Dieses System konnte sich vor allem deshalb so rigoros in Bordeaux durchsetzen, da die Nachfrage nach den besten Weinen (der Cru Classé 1855 und die bekannten Weine aus Saint Emilion und Pomerol) zumeist deutlich größer ist als das Angebot und die Besitzer der Chateaus somit die Verhandlungsmacht in den Händen halten. Für die Chateaus in Bordeaux ist es bedeutend einfacher und günstiger, die Weine in Subskription zu verkaufen und dann zum Zeitpunkt der Abfüllung direkt komplett auszuliefern.

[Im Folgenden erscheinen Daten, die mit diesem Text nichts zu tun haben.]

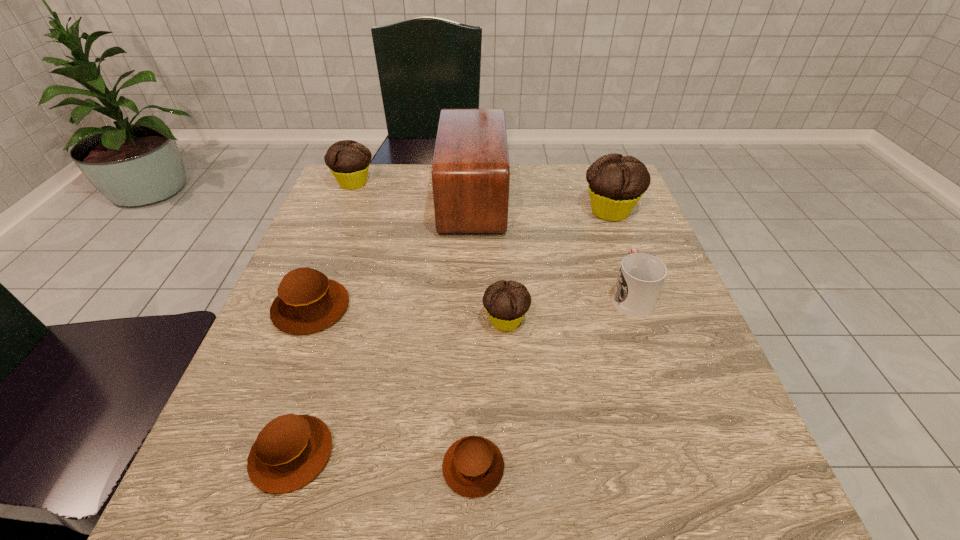 Find the location of a particular element. This screenshot has height=540, width=960. the tallest object is located at coordinates (470, 170).

Image resolution: width=960 pixels, height=540 pixels. Identify the location of the second farthest chocolate muffin. (616, 183).

Where is `the seventh shortest object`? The height and width of the screenshot is (540, 960). the seventh shortest object is located at coordinates (616, 183).

The height and width of the screenshot is (540, 960). Find the location of `the farthest chocolate muffin`. the farthest chocolate muffin is located at coordinates click(348, 160).

This screenshot has height=540, width=960. Identify the location of the second biggest chocolate muffin. (348, 160).

Locate an element on the screen. red cup is located at coordinates (641, 276).

Locate an element on the screen. the farthest brown muffin is located at coordinates (307, 302).

At what (x,y) coordinates should I click in order to perform the action: click on the nearest chocolate muffin. Please return your answer as a coordinate pair (x, y). The image size is (960, 540). Looking at the image, I should click on coord(506,302).

Find the location of a particular element. Image resolution: width=960 pixels, height=540 pixels. the smallest chocolate muffin is located at coordinates (506, 302).

Identify the location of the second shortest object. (290, 451). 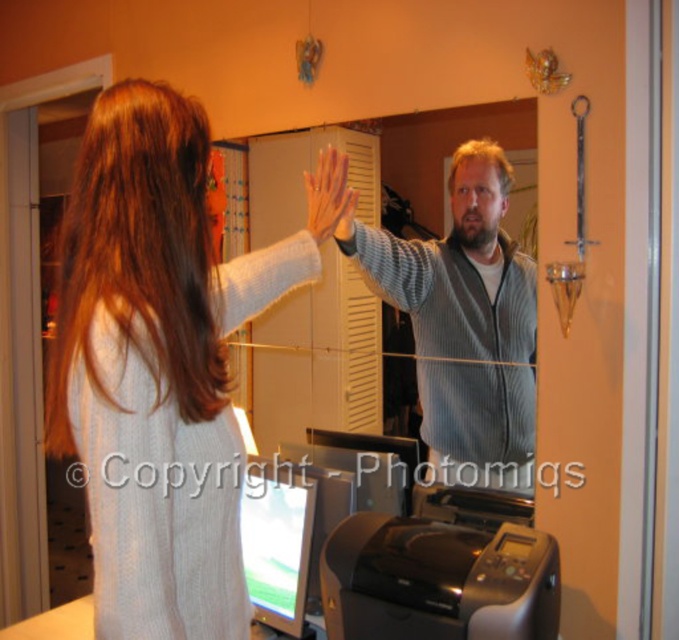 Based on the photo, you are a delivery person who needs to place a small package between the white knitted sweater at upper left and the black plastic printer at lower center. Can you fit the package there if it measures 50 centimeters in length?

The white knitted sweater at upper left and black plastic printer at lower center are 52.06 centimeters apart from each other. Since the package is 50 centimeters long, it should fit between them with about 2 centimeters of space remaining.

You are a delivery person who needs to place a small package between the gray ribbed sweater at center and the black plastic printer at lower center. Is there enough space to fit the package, which is 19 inches long?

The gray ribbed sweater at center and black plastic printer at lower center are 18.97 inches apart from each other. Since the package is 19 inches long, it would not fit between them because the space is slightly smaller than the package.

You are organizing a charity event and need to decide which item to donate first between the white knitted sweater at upper left and the black plastic printer at lower center. Based on their sizes, which item takes up more space?

The white knitted sweater at upper left is larger in size than the black plastic printer at lower center, so it takes up more space. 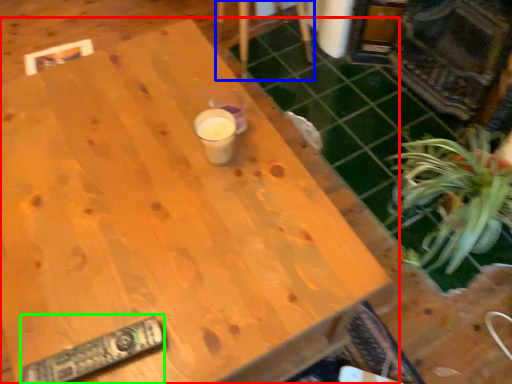 Question: Based on their relative distances, which object is farther from table (highlighted by a red box)? Choose from chair (highlighted by a blue box) and remote (highlighted by a green box).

Heute ist der Subskriptionsverkauf in Bordeaux nicht mehr wegzudenken und viele namenhafte Verkoster wie Robert Parker und Neil Martin (The Wine Advocate), Antonio Galloni, James Moleswirt (The winespectator), Jancis Robinson, James Suckling und Rene Gabriel tragen durch ihre ausführliche Berichterstattung im Frühjahr nach der Ernte weiter dazu bei, dass die Bordeaux Jahrgänge schon weit vor der Abfüllung in aller Munde sind.